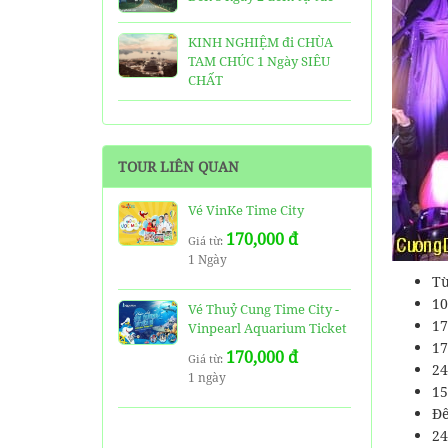
KINH NGHIỆM đi CHÙA
TAM CHÚC 1 Ngày SIÊU
CHẤT
25 Ngôi Chùa ở Sài Gòn
LINH THIÊNG và ĐẸP nhất
TOUR LIÊN QUAN
TOP 16 địa điểm du lịch
HẤP DẪN nhất việt nam:
Vé VinKe Time City
Bạn đã đi được những nơi
170,000 đ
nào?
Giá từ:
1 Ngày
Từ
Trọn bộ thông tin tuyến
cáp treo Núi Bà Đen Tây
10
Vé Thuỷ Cung Time City -
Ninh
17
Vinpearl Aquarium Ticket
17
170,000 đ
HƯỚNG DẪN đi du lịch
Giá từ:
24
1 ngày
TAM ĐẢO chi tiết kèm
15
thông tin liên hệ
Đê
24
SHARE Cẩm nang du lịch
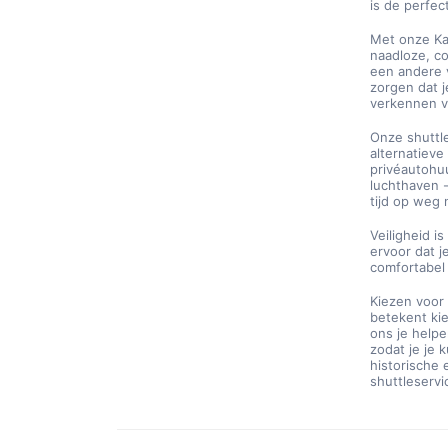
is de perfec
Met onze Kay
naadloze, co
een andere 
zorgen dat j
verkennen 
Onze shuttle
alternatieve 
privéautohu
luchthaven -
tijd op weg
Veiligheid i
ervoor dat j
comfortabel 
Kiezen voor
betekent kie
ons je helpe
zodat je je 
historische 
shuttleserv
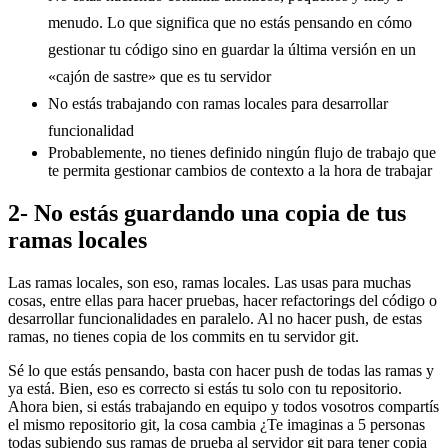
menudo. Lo que significa que no estás pensando en cómo
gestionar tu código sino en guardar la última versión en un
«cajón de sastre» que es tu servidor
No estás trabajando con ramas locales para desarrollar
funcionalidad
Probablemente, no tienes definido ningún flujo de trabajo que
te permita gestionar cambios de contexto a la hora de trabajar
2- No estás guardando una copia de tus
ramas locales
Las ramas locales, son eso, ramas locales. Las usas para muchas
cosas, entre ellas para hacer pruebas, hacer refactorings del código o
desarrollar funcionalidades en paralelo. Al no hacer push, de estas
ramas, no tienes copia de los commits en tu servidor git.
Sé lo que estás pensando, basta con hacer push de todas las ramas y
ya está. Bien, eso es correcto si estás tu solo con tu repositorio.
Ahora bien, si estás trabajando en equipo y todos vosotros compartís
el mismo repositorio git, la cosa cambia ¿Te imaginas a 5 personas
todas subiendo sus ramas de prueba al servidor git para tener copia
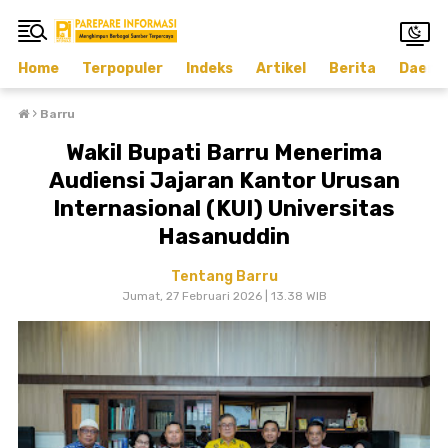
Home
Terpopuler
Indeks
Artikel
Berita
Daera
›
Barru
Wakil Bupati Barru Menerima
Audiensi Jajaran Kantor Urusan
Internasional (KUI) Universitas
Hasanuddin
Tentang Barru
Jumat, 27 Februari 2026 | 13.38 WIB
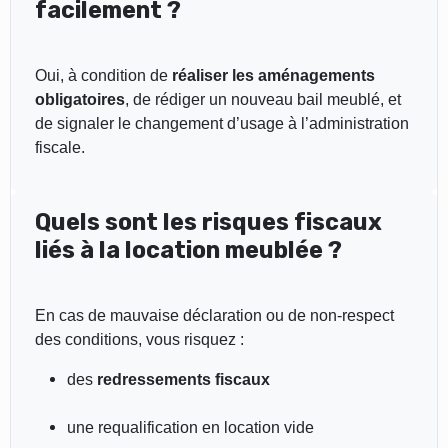
facilement ?
Oui, à condition de
réaliser les aménagements
obligatoires
, de rédiger un nouveau bail meublé, et
de signaler le changement d’usage à l’administration
fiscale.
Quels sont les risques fiscaux
liés à la location meublée ?
En cas de mauvaise déclaration ou de non-respect
des conditions, vous risquez :
des
redressements fiscaux
une requalification en location vide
────────────────
Goal of the exercise:
Since only the text is needed, retype the data above exactly and omit the pictures.

Completed task:
KINH NGHIỆM đi CHÙA
TAM CHÚC 1 Ngày SIÊU
CHẤT
25 Ngôi Chùa ở Sài Gòn
LINH THIÊNG và ĐẸP nhất
TOUR LIÊN QUAN
TOP 16 địa điểm du lịch
HẤP DẪN nhất việt nam:
Vé VinKe Time City
Bạn đã đi được những nơi
170,000 đ
nào?
Giá từ:
1 Ngày
Từ
Trọn bộ thông tin tuyến
cáp treo Núi Bà Đen Tây
10
Vé Thuỷ Cung Time City -
Ninh
17
Vinpearl Aquarium Ticket
17
170,000 đ
HƯỚNG DẪN đi du lịch
Giá từ:
24
1 ngày
TAM ĐẢO chi tiết kèm
15
thông tin liên hệ
Đê
24
SHARE Cẩm nang du lịch
is de perfec
Met onze Kay
naadloze, co
een andere 
zorgen dat j
verkennen 
Onze shuttle
alternatieve 
privéautohu
luchthaven -
tijd op weg
Veiligheid i
ervoor dat j
comfortabel 
Kiezen voor
betekent kie
ons je helpe
zodat je je 
historische 
shuttleserv
menudo. Lo que significa que no estás pensando en cómo
gestionar tu código sino en guardar la última versión en un
«cajón de sastre» que es tu servidor
No estás trabajando con ramas locales para desarrollar
funcionalidad
Probablemente, no tienes definido ningún flujo de trabajo que
te permita gestionar cambios de contexto a la hora de trabajar
2- No estás guardando una copia de tus
ramas locales
Las ramas locales, son eso, ramas locales. Las usas para muchas
cosas, entre ellas para hacer pruebas, hacer refactorings del código o
desarrollar funcionalidades en paralelo. Al no hacer push, de estas
ramas, no tienes copia de los commits en tu servidor git.
Sé lo que estás pensando, basta con hacer push de todas las ramas y
ya está. Bien, eso es correcto si estás tu solo con tu repositorio.
Ahora bien, si estás trabajando en equipo y todos vosotros compartís
el mismo repositorio git, la cosa cambia ¿Te imaginas a 5 personas
todas subiendo sus ramas de prueba al servidor git para tener copia
Home
Terpopuler
Indeks
Artikel
Berita
Daera
›
Barru
Wakil Bupati Barru Menerima
Audiensi Jajaran Kantor Urusan
Internasional (KUI) Universitas
Hasanuddin
Tentang Barru
Jumat, 27 Februari 2026 | 13.38 WIB
facilement ?
Oui, à condition de
réaliser les aménagements
obligatoires
, de rédiger un nouveau bail meublé, et
de signaler le changement d’usage à l’administration
fiscale.
Quels sont les risques fiscaux
liés à la location meublée ?
En cas de mauvaise déclaration ou de non-respect
des conditions, vous risquez :
des
redressements fiscaux
une requalification en location vide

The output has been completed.